In the Washington Post, Josh Rogin warns us that “Rand Paul is quietly steering U.S. foreign policy in a new direction.” Indeed, the Post’s overwrought headline is 

Welcome to the world of President Rand Paul

Rogin goes on:

Several U.S. officials and people who have spoken directly to Trump since his Syria decision tell me they believe that Paul’s frequent phone conversations with Trump, wholly outside the policy process, are having an outsize influence on the president’s recent foreign policy decisions. The two golf buddies certainly are sounding a lot alike recently.…


Paul told CNN on Dec. 23 that he had talked to Trump about Syria and was “very proud of the president.” That night on Twitter, Trump quoted Paul as saying, “It should not be the job of America to replace regimes around the world… The generals still don’t get the mistake.”

If Paul did in fact persuade the president to withdraw U.S. troops from one of the seven military conflicts we’re currently engaged in, Bravo. He tried to keep us out of the Syrian conflict back in 2013. That’s not Rogin’s view, though. He grumbles:

Of course, there’s nothing wrong with a senator advising the president on foreign policy. Hawks such as Sen. Tom Cotton (R‑Ark.) and Lindsey O. Graham (R‑S.C.) do it all the time. But the Trump-Paul bromance is troubling because Trump may be taking Paul’s word over that of his own advisers. 

Well, presidents are allowed to choose their own advisers. But how is it “troubling” that Trump might take advice from Senator Paul, but it’s fine to take advice from Senators Cotton and Graham? And by the way, check the quote above: how is a president’s conversation with a member of the Senate Foreign Relations Committee “wholly outside the policy process”?


Of course, Paul isn’t responsible for the fact that Trump is unable or unwilling to set a clear policy, implement it in an orderly manner, articulate a defense of it without using “alternative facts” and words like “suckers,” and make an inspirational, presidential speech to troops in a combat zone.

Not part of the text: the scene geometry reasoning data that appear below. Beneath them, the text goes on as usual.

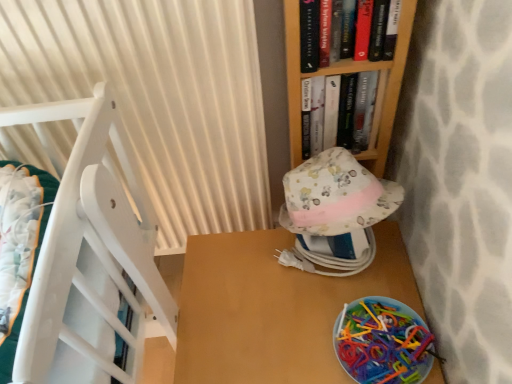 Find the location of `wooden table at lower right`. wooden table at lower right is located at coordinates (273, 308).

Where is `white pleated curtain at left`? The height and width of the screenshot is (384, 512). white pleated curtain at left is located at coordinates [x=158, y=97].

The height and width of the screenshot is (384, 512). Describe the element at coordinates (158, 97) in the screenshot. I see `white pleated curtain at left` at that location.

Describe the element at coordinates (335, 195) in the screenshot. This screenshot has width=512, height=384. I see `floral fabric hat at center` at that location.

What is the approximate width of hardcover book at upper center, the 2th book positioned from the back?

hardcover book at upper center, the 2th book positioned from the back, is 7.91 centimeters wide.

The height and width of the screenshot is (384, 512). Find the location of `translucent plastic toys at lower right`. translucent plastic toys at lower right is located at coordinates (383, 342).

The height and width of the screenshot is (384, 512). In order to click on hardcover book at upper center, arranged as the 1th book when viewed from the back in this screenshot , I will do `click(352, 108)`.

Where is `wooden table at lower right`? wooden table at lower right is located at coordinates (273, 308).

Is hardcover book at upper center, which ranks as the 1th book in front-to-back order, turned away from translucent plastic toys at lower right?

No, hardcover book at upper center, which ranks as the 1th book in front-to-back order, is not facing away from translucent plastic toys at lower right.

Does hardcover book at upper center, the 2th book positioned from the back, have a smaller size compared to translucent plastic toys at lower right?

No, hardcover book at upper center, the 2th book positioned from the back, is not smaller than translucent plastic toys at lower right.

Between hardcover book at upper center, which ranks as the 1th book in front-to-back order, and translucent plastic toys at lower right, which one appears on the right side from the viewer's perspective?

translucent plastic toys at lower right is more to the right.

Is hardcover book at upper center, which ranks as the 1th book in front-to-back order, beside translucent plastic toys at lower right?

They are not placed beside each other.

Relative to white pleated curtain at left, is translucent plastic toys at lower right in front or behind?

Clearly, translucent plastic toys at lower right is behind white pleated curtain at left.

From a real-world perspective, is translucent plastic toys at lower right physically located above or below white pleated curtain at left?

translucent plastic toys at lower right is below white pleated curtain at left.

Are translucent plastic toys at lower right and white pleated curtain at left beside each other?

translucent plastic toys at lower right and white pleated curtain at left are clearly separated.

Does point (407, 376) appear closer or farther from the camera than point (254, 87)?

Point (407, 376) is positioned closer to the camera compared to point (254, 87).

Does point (365, 124) appear closer or farther from the camera than point (302, 335)?

Point (365, 124) is positioned farther from the camera compared to point (302, 335).

Based on the photo, considering the relative positions of hardcover book at upper center, arranged as the 1th book when viewed from the back, and wooden table at lower right in the image provided, is hardcover book at upper center, arranged as the 1th book when viewed from the back, to the left of wooden table at lower right from the viewer's perspective?

No.

From a real-world perspective, does hardcover book at upper center, arranged as the 1th book when viewed from the back, sit lower than wooden table at lower right?

No, from a real-world perspective, hardcover book at upper center, arranged as the 1th book when viewed from the back, is not beneath wooden table at lower right.

Is hardcover book at upper center, arranged as the 1th book when viewed from the back, located outside white pleated curtain at left?

Yes, hardcover book at upper center, arranged as the 1th book when viewed from the back, is located beyond the bounds of white pleated curtain at left.

From a real-world perspective, between hardcover book at upper center, which is the second book from front to back, and white pleated curtain at left, who is vertically lower?

white pleated curtain at left is physically lower.

You are a GUI agent. You are given a task and a screenshot of the screen. Output one action in this format:
    pyautogui.click(x=<x>, y=<y>)
    Task: Click on the 1st book directly above the white pleated curtain at left (from a real-world perspective)
    The image size is (512, 384).
    Given the screenshot: What is the action you would take?
    pyautogui.click(x=352, y=108)

Which point is more forward, [302,138] or [8,75]?

The point [8,75] is closer to the camera.

Between wooden table at lower right and hardcover book at upper center, which ranks as the 1th book in front-to-back order, which one has smaller size?

Smaller between the two is hardcover book at upper center, which ranks as the 1th book in front-to-back order.

Is wooden table at lower right turned away from hardcover book at upper center, the 2th book positioned from the back?

No, wooden table at lower right is not facing the opposite direction of hardcover book at upper center, the 2th book positioned from the back.

Based on the photo, between wooden table at lower right and hardcover book at upper center, the 2th book positioned from the back, which one appears on the right side from the viewer's perspective?

From the viewer's perspective, hardcover book at upper center, the 2th book positioned from the back, appears more on the right side.

Does wooden table at lower right have a greater width compared to hardcover book at upper center, the 2th book positioned from the back?

Yes, wooden table at lower right is wider than hardcover book at upper center, the 2th book positioned from the back.

The image size is (512, 384). Identify the location of hat located below the white pleated curtain at left (from the image's perspective). (335, 195).

Considering the relative sizes of white pleated curtain at left and floral fabric hat at center in the image provided, is white pleated curtain at left taller than floral fabric hat at center?

Correct, white pleated curtain at left is much taller as floral fabric hat at center.

Is white pleated curtain at left oriented towards floral fabric hat at center?

No.

Considering the points (154, 47) and (347, 179), which point is in front, point (154, 47) or point (347, 179)?

Point (347, 179)

Considering the points (386, 189) and (367, 25), which point is behind, point (386, 189) or point (367, 25)?

The point (386, 189) is behind.

Can you confirm if floral fabric hat at center is positioned to the left of hardcover book at upper center, the 2th book positioned from the back?

No.

Is hardcover book at upper center, which ranks as the 1th book in front-to-back order, inside floral fabric hat at center?

No, hardcover book at upper center, which ranks as the 1th book in front-to-back order, is not a part of floral fabric hat at center.

Which of these two, floral fabric hat at center or hardcover book at upper center, the 2th book positioned from the back, stands taller?

Standing taller between the two is hardcover book at upper center, the 2th book positioned from the back.

Where is `stuff that appears on the right of hardcover book at upper center, the 2th book positioned from the back`? The image size is (512, 384). stuff that appears on the right of hardcover book at upper center, the 2th book positioned from the back is located at coordinates (383, 342).

You are a GUI agent. You are given a task and a screenshot of the screen. Output one action in this format:
    pyautogui.click(x=<x>, y=<y>)
    Task: Click on the curtain that is on the left side of translucent plastic toys at lower right
    
    Given the screenshot: What is the action you would take?
    pyautogui.click(x=158, y=97)

Based on their spatial positions, is floral fabric hat at center or hardcover book at upper center, which is the second book from front to back, closer to translucent plastic toys at lower right?

Among the two, floral fabric hat at center is located nearer to translucent plastic toys at lower right.

Estimate the real-world distances between objects in this image. Which object is closer to translucent plastic toys at lower right, hardcover book at upper center, which ranks as the 1th book in front-to-back order, or hardcover book at upper center, arranged as the 1th book when viewed from the back?

Based on the image, hardcover book at upper center, arranged as the 1th book when viewed from the back, appears to be nearer to translucent plastic toys at lower right.

Considering their positions, is wooden table at lower right positioned further to hardcover book at upper center, which is the second book from front to back, than translucent plastic toys at lower right?

translucent plastic toys at lower right is further to hardcover book at upper center, which is the second book from front to back.

Based on their spatial positions, is translucent plastic toys at lower right or hardcover book at upper center, arranged as the 1th book when viewed from the back, closer to floral fabric hat at center?

hardcover book at upper center, arranged as the 1th book when viewed from the back, is closer to floral fabric hat at center.

Looking at the image, which one is located further to hardcover book at upper center, which is the second book from front to back, wooden table at lower right or white pleated curtain at left?

Based on the image, wooden table at lower right appears to be further to hardcover book at upper center, which is the second book from front to back.

When comparing their distances from hardcover book at upper center, arranged as the 1th book when viewed from the back, does wooden table at lower right or floral fabric hat at center seem closer?

floral fabric hat at center is positioned closer to the anchor hardcover book at upper center, arranged as the 1th book when viewed from the back.

Considering their positions, is hardcover book at upper center, which is the second book from front to back, positioned closer to hardcover book at upper center, the 2th book positioned from the back, than white pleated curtain at left?

Among the two, hardcover book at upper center, which is the second book from front to back, is located nearer to hardcover book at upper center, the 2th book positioned from the back.

From the image, which object appears to be farther from floral fabric hat at center, hardcover book at upper center, arranged as the 1th book when viewed from the back, or wooden table at lower right?

The object further to floral fabric hat at center is wooden table at lower right.

This screenshot has height=384, width=512. I want to click on book between hardcover book at upper center, the 2th book positioned from the back, and translucent plastic toys at lower right from top to bottom, so click(x=352, y=108).

The width and height of the screenshot is (512, 384). What are the coordinates of `curtain between hardcover book at upper center, the 2th book positioned from the back, and translucent plastic toys at lower right from top to bottom` in the screenshot? It's located at (158, 97).

This screenshot has height=384, width=512. I want to click on stuff between floral fabric hat at center and wooden table at lower right in the vertical direction, so click(383, 342).

Where is `curtain between hardcover book at upper center, the 2th book positioned from the back, and wooden table at lower right in the up-down direction`? This screenshot has height=384, width=512. curtain between hardcover book at upper center, the 2th book positioned from the back, and wooden table at lower right in the up-down direction is located at coordinates (158, 97).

It’s better to withdraw from unnecessary wars inarticulately than to stay in them with a 500-page report.


Rogin concludes by bemoaning “dangerous … isolationism [and] retreat.” “Isolationism” is a term that the foreign policy establishment throws around any time anyone questions whether all seven wars are actually wise. The New York Times also uses the term, reporting that the Syrian withdrawal “has been condemned across the ideological spectrum,” “with the exception of a few vocal isolationists like Senator Rand Paul.” And a few realists and noninterventionists like my colleagues John Glaser and Christopher Preble. And about half the American people.